= Task goal =
Copy out all lines from the entries below in which "Trentino" occurs.

Exercise data START

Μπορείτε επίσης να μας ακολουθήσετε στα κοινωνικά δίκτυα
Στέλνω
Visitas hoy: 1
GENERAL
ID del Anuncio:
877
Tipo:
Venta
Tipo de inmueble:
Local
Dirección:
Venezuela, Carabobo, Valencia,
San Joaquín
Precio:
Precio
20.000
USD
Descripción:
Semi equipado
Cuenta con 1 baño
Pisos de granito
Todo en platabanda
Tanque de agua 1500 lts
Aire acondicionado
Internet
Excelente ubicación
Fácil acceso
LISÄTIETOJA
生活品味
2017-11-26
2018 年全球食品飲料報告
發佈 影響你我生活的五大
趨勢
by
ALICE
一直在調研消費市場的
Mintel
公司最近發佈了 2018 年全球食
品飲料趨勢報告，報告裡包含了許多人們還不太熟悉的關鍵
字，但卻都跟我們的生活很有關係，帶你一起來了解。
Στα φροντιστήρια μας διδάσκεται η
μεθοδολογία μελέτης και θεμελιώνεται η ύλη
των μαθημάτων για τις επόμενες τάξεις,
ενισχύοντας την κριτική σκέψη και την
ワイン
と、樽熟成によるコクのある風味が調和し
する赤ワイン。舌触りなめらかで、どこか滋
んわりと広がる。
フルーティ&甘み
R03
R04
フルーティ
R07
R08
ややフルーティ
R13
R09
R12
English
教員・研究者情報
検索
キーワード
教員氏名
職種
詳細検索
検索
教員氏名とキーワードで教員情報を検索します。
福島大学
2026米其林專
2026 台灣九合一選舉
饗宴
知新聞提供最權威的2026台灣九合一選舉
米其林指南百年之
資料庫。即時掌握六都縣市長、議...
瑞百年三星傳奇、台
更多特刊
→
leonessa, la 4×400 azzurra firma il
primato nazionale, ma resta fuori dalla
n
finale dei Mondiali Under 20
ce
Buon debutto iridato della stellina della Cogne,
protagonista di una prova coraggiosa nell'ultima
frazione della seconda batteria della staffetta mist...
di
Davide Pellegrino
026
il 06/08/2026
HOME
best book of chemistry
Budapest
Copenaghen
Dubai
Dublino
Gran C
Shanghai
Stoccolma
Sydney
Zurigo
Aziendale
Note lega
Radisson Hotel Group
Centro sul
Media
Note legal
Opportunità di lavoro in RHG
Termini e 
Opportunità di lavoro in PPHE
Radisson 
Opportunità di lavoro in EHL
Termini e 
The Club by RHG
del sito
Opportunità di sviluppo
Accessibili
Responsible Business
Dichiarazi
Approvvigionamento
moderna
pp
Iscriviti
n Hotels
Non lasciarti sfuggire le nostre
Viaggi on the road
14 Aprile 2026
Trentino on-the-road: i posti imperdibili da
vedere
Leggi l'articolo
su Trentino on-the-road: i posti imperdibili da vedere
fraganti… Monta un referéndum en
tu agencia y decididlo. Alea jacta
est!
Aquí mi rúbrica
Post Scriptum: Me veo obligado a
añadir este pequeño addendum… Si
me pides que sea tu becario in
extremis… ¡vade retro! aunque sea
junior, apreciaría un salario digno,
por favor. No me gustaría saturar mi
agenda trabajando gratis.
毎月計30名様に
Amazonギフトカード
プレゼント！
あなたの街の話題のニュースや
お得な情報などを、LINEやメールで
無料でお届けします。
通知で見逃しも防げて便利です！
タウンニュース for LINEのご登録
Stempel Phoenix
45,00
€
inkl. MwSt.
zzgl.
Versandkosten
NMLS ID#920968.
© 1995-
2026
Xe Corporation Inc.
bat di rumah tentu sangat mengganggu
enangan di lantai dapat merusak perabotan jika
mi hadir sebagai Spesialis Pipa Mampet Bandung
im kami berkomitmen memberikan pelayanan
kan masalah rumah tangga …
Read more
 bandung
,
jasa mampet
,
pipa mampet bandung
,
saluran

Exercise data END

= Written solution =
Trentino on-the-road: i posti imperdibili da
su Trentino on-the-road: i posti imperdibili da vedere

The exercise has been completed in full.